Needless to say, and in my usual mode, I cried through most of it. If you knew me you would know that there really is not any other response that I am capable of under such circumstance. Crying is an unsettling experience for me and when I do indulge in it the ramifications last many days. I don’t seem to know how to cry for just one incident. All the tearful experiences seem to be re-grieved. It can get overwhelming. I directed as much focus as possible staying on Ed and his family, not allowing old stuff to enter the picture, but it was not easy.

Some of Eds marble relief work is on the back wall of the church. It is really quite beautiful. Saint Catherine of Sienna and St Francis of Assisi. Since I did not know much about Saint Catherine I had to explore. In many ways she is the spiritual counterpart and complementary of St Francis of Assisi. Reading about these saints is another reflection of the person that Ed was. This was what he contemplated and valued and saw merit in.

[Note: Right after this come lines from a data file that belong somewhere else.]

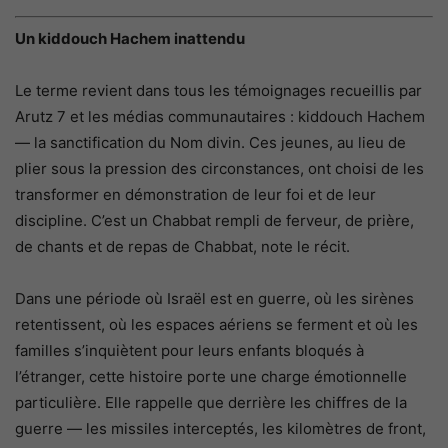
Un kiddouch Hachem inattendu
Le terme revient dans tous les témoignages recueillis par
Arutz 7 et les médias communautaires : kiddouch Hachem
— la sanctification du Nom divin. Ces jeunes, au lieu de
plier sous la pression des circonstances, ont choisi de les
transformer en démonstration de leur foi et de leur
discipline. C’est un Chabbat rempli de ferveur, de prière,
de chants et de repas de Chabbat, note le récit.
Dans une période où Israël est en guerre, où les sirènes
retentissent, où les espaces aériens se ferment et où les
familles s’inquiètent pour leurs enfants bloqués à
l’étranger, cette histoire porte une charge émotionnelle
particulière. Elle rappelle que derrière les chiffres de la
guerre — les missiles interceptés, les kilomètres de front,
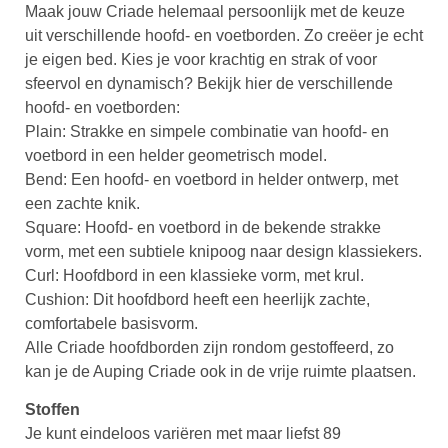
Maak jouw Criade helemaal persoonlijk met de keuze
uit verschillende hoofd- en voetborden. Zo creëer je echt
je eigen bed. Kies je voor krachtig en strak of voor
sfeervol en dynamisch? Bekijk hier de verschillende
hoofd- en voetborden:
Plain: Strakke en simpele combinatie van hoofd- en
voetbord in een helder geometrisch model.
Bend: Een hoofd- en voetbord in helder ontwerp, met
een zachte knik.
Square: Hoofd- en voetbord in de bekende strakke
vorm, met een subtiele knipoog naar design klassiekers.
Curl: Hoofdbord in een klassieke vorm, met krul.
Cushion: Dit hoofdbord heeft een heerlijk zachte,
comfortabele basisvorm.
Alle Criade hoofdborden zijn rondom gestoffeerd, zo
kan je de Auping Criade ook in de vrije ruimte plaatsen.
Stoffen
Je kunt eindeloos variëren met maar liefst 89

When people die I think it is of great value to have them surrounded with the presence and sounds of life as much as possible to keep them in the moment of the here and now as they work to move into the next dimension. To have beaming eyes to look into, to have old and weather worn hands, young and tender hands to clasp on to. To be surrounded by one’s own creation in children and friends, art and music, all the expressions that had been of interest and value but for Ed, I think he would be thinking most about his children. One man could not have done better.

After the ceremony members and family gathered in a great room outside of the sanctuary. It was at this time, and I am slow to catch on to things sometimes, that I realized that this man who was now there at the funeral, who had been visiting Ed at the hospice, had been neglected by me. I did not understand that Bill was Ed’s son until very late in the journey. As a hospice nurse I felt that I had failed him. I did not extend to him the support that I tried to extend to the others and I am sorry.

Looking into the faces of the children and especially his wife, Barbara, I could see that this was as joyous an event as it was one to be grieved. How emotions can mix up and you come out with something unexpected or not of the common cloth. I wondered at that time if Ed just stuck around to help create this very moment in this very way.

Now, after the ceremony, there was talk of visitations. Seems that three of the daughters had some kind of visitation from Ed soon after his passing. One, through the sign of a rainbow, another through the scent of the lilies that Ed had so appreciated in his last days, another, his presence at the foot of her bed. These stories, expressed with wonderment seems to bring more mystery and satisfaction to the soul and reinforce the dream and wish that life is eternal and our connections strong right through the souls passage into other worlds.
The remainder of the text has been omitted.